Very nice picture, the many verticals make you look twice and again. I think the colors in the original shot are as close to b/w as you need to be, and personally I think the b/w version is a lot less interesting. Do agree with the symmetry thing, horizon should've been higher in the shot.


----------



## jrda2 (Oct 3, 2013)

I initially cropped some of the bottom of the picture to bring the shorline closer to the bottom 1/3 line. Do you like this version better with more reflection shown? 



duydaniel said:


> I feel dizzy looking at the water though
> Can you wait for when it was absolute still or something?



Unfortuanately not possible - wind was blowing, and this was the best it got.


----------



## jrda2 (Oct 3, 2013)

and the B&W.....


----------



## Sporgon (Oct 3, 2013)

I find the composition quite challenging of both versions; my eye doesn't move around the picture in a controlled way but darts about. Not helped by the busy reflections.
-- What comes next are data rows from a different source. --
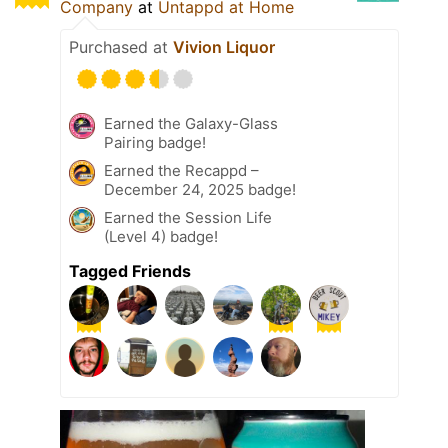
Company
at
Untappd at Home
Purchased at
Vivion Liquor
Earned the Galaxy-Glass
Pairing badge!
Earned the Recappd –
December 24, 2025 badge!
Earned the Session Life
(Level 4) badge!
Tagged Friends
I think if it were mine I would loose some of the left hand side of the picture and crop in a little, more or less as below.
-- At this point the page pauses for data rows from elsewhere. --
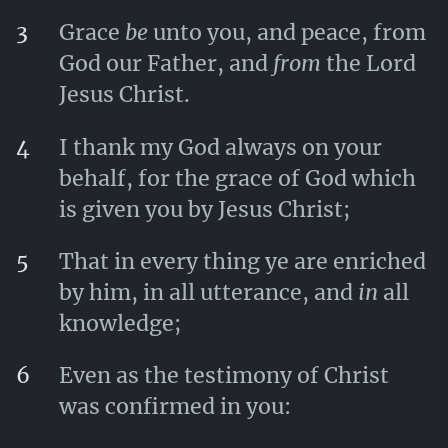
3
Grace
be
unto you, and peace, from
God our Father, and
from
the Lord
Jesus Christ.
4
I thank my God always on your
behalf, for the grace of God which
is given you by Jesus Christ;
5
That in every thing ye are enriched
by him, in all utterance, and
in
all
knowledge;
6
Even as the testimony of Christ
was confirmed in you:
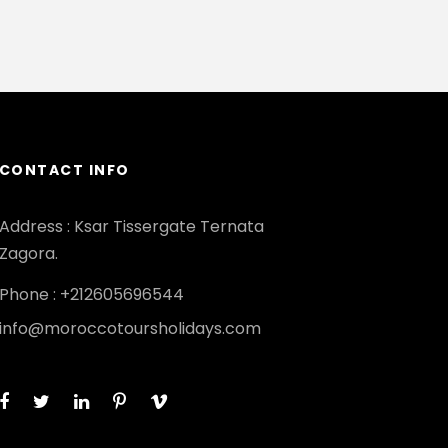
CONTACT INFO
Address : Ksar Tissergate Ternata
Zagora.
Phone : +212605696544
info@moroccotoursholidays.com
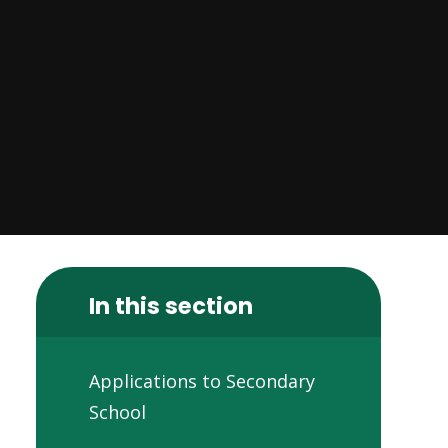
In this section
Applications to Secondary
School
Pity about the light in such a beautiful place but that's life.


----------



## Nazareth (Oct 3, 2013)

I agree abotu hte eye dartign about too much- The crop you did is more relfective of a 50/50 mirror split- and so does help some- but again, a bit of vignetting might help if you're not averse to some pp 'help' - there's just so much crisp detail that it's a bit too busy I think- or soem very selective dodge and burn could hep direct eye about a little better instead of wantign to dart about- other than that- I liek hte crop version a bit better-


----------



## Firebird (Oct 4, 2013)

Why does it remind me of a Bob Ross painting 

http://www.artraders.org/files/1592527/uploaded/Artraders%2520home%2520page%2520pic%2520bob%2520s%2520painting.jpg

Sorry, couldn't resist


----------